Когда меня представили доктору (а именно так он звался в узких кругах профессоров и городских богачей – особо дорожа связями с последними), тот показался самодовольным паяцем: расфуфыренный, читавший лекции в самом Париже, знаменитый теолог, переводчик и толкователь сакральных текстов, он выглядел живым воплощением самой идеи нарциссизма.
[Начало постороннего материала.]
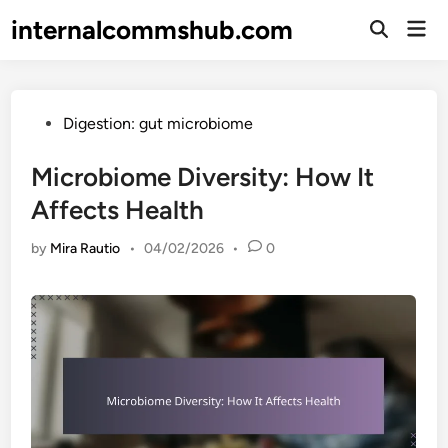
Skip
internalcommshub.com
Mai
to
Open
Men
Search
content
Posted
Digestion: gut microbiome
in
Microbiome Diversity: How It
Affects Health
by
Mira Rautio
•
04/02/2026
•
0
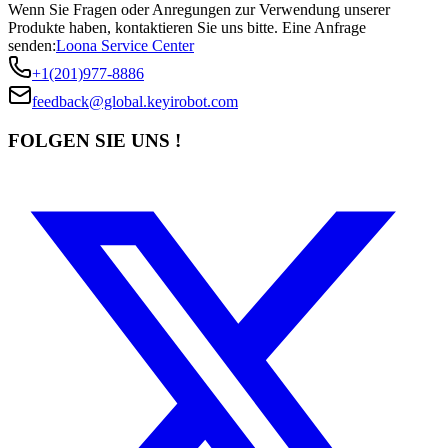
Wenn Sie Fragen oder Anregungen zur Verwendung unserer
Produkte haben, kontaktieren Sie uns bitte.
Eine Anfrage
senden:
Loona Service Center
+1(201)977-8886
feedback@global.keyirobot.com
FOLGEN SIE UNS !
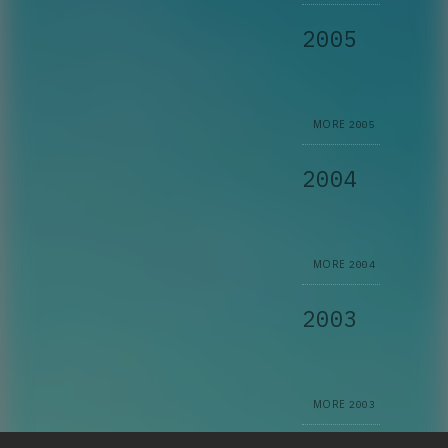
2005
MORE
2005
2004
MORE
2004
2003
MORE
2003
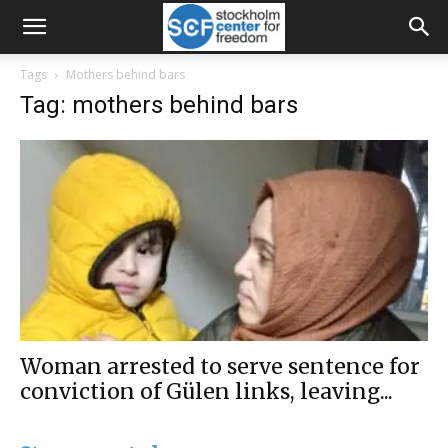
Tags
Mothers behind bars
Tag: mothers behind bars
Woman arrested to serve sentence for
conviction of Gülen links, leaving...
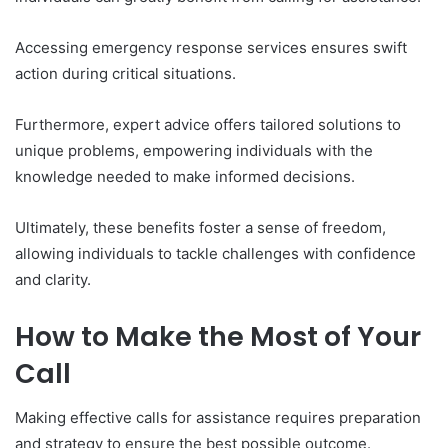
Accessing emergency response services ensures swift
action during critical situations.
Furthermore, expert advice offers tailored solutions to
unique problems, empowering individuals with the
knowledge needed to make informed decisions.
Ultimately, these benefits foster a sense of freedom,
allowing individuals to tackle challenges with confidence
and clarity.
How to Make the Most of Your
Call
Making effective calls for assistance requires preparation
and strategy to ensure the best possible outcome.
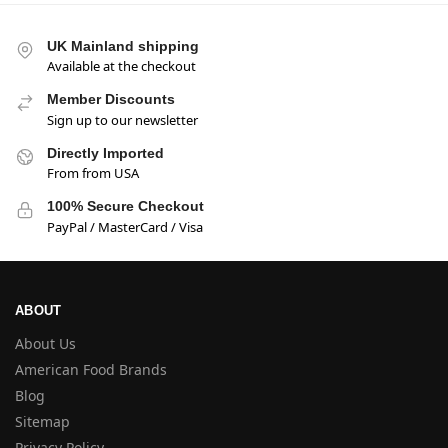
UK Mainland shipping
Available at the checkout
Member Discounts
Sign up to our newsletter
Directly Imported
From from USA
100% Secure Checkout
PayPal / MasterCard / Visa
ABOUT
About Us
American Food Brands
Blog
Sitemap
Privacy Policy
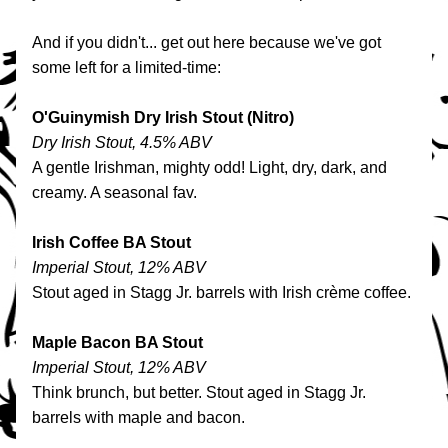
And if you didn't... get out here because we've got 
some left for a limited-time:
O'Guinymish Dry Irish Stout (Nitro)
Dry Irish Stout, 4.5% ABV
A gentle Irishman, mighty odd! Light, dry, dark, and 
creamy. A seasonal fav.
Irish Coffee BA Stout
Imperial Stout, 12% ABV
Stout aged in Stagg Jr. barrels with Irish crème coffee.
Maple Bacon BA Stout
Imperial Stout, 12% ABV
Think brunch, but better. Stout aged in Stagg Jr. 
barrels with maple and bacon. 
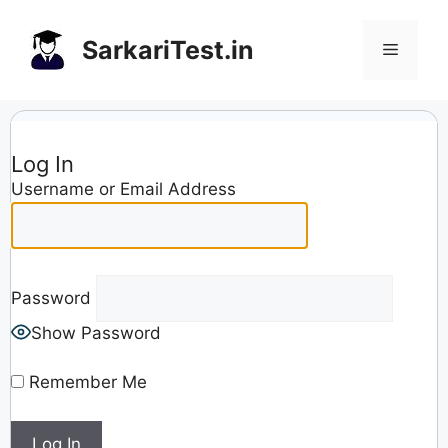
Skip
to
SarkariTest.in
Menu
content
Log In
Username or Email Address
Password
Show Password
Remember Me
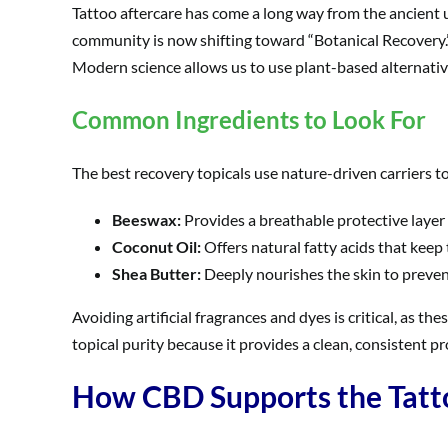
Tattoo aftercare has come a long way from the ancient u
community is now shifting toward “Botanical Recovery.”
Modern science allows us to use plant-based alternatives
Common Ingredients to Look For
The best recovery topicals use nature-driven carriers to
Beeswax:
Provides a breathable protective layer
Coconut Oil:
Offers natural fatty acids that keep
Shea Butter:
Deeply nourishes the skin to preven
Avoiding artificial fragrances and dyes is critical, as
topical purity because it provides a clean, consistent pro
How CBD Supports the Tatt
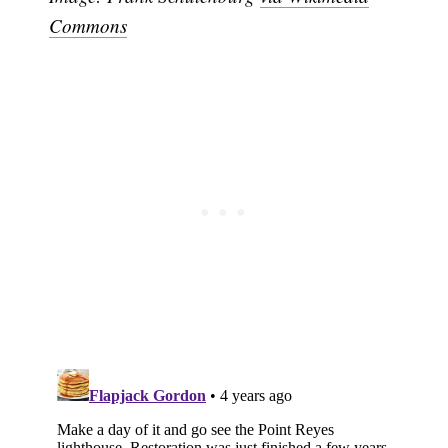
Commons
Subscribe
- И ты, Ансельм Грабенский, - он придирчиво рассматривал мой наряд, - имеешь кучу свободного времени, и изнываешь от безделья, либо от черной меланхолии, с того и решил вдруг заняться греческим?
- Я тренировался в наречиях, когда был послушником в монастыре… Аббат обучал меня. Думаю, что обладаю некоторым талантом и, если доктор соизволит…
Флоран хлопнул меня по спине:
- Ну-ка сбавь этот напыщенный тон, парень! Слишком уж ты хорош. Даже для аквитанского принца разрушенной башни, коего пыжишься из себя изображать.
Доктор обладал тем едким, циничным чувством юмора, которое я обожал, и которое не было присуще никому из моих новообретенных знакомых.
Я приходил к нему с пергаментом, чернилами, приносил свечи и вино, до выхода на занятие, наверное, не меньше часа натачивал гусиное перо, одновременно настраиваясь на нечто принципиально отличное от набившей оскомину рутины.
- Monos означает «один», «единственный», - объяснял Флоран, - слово «монах» имеет прямое происхождение от него и обозначает пустынника, отшельника, одинокого человека. Ведь полное уединение делало их способными творить настоящие чудеса.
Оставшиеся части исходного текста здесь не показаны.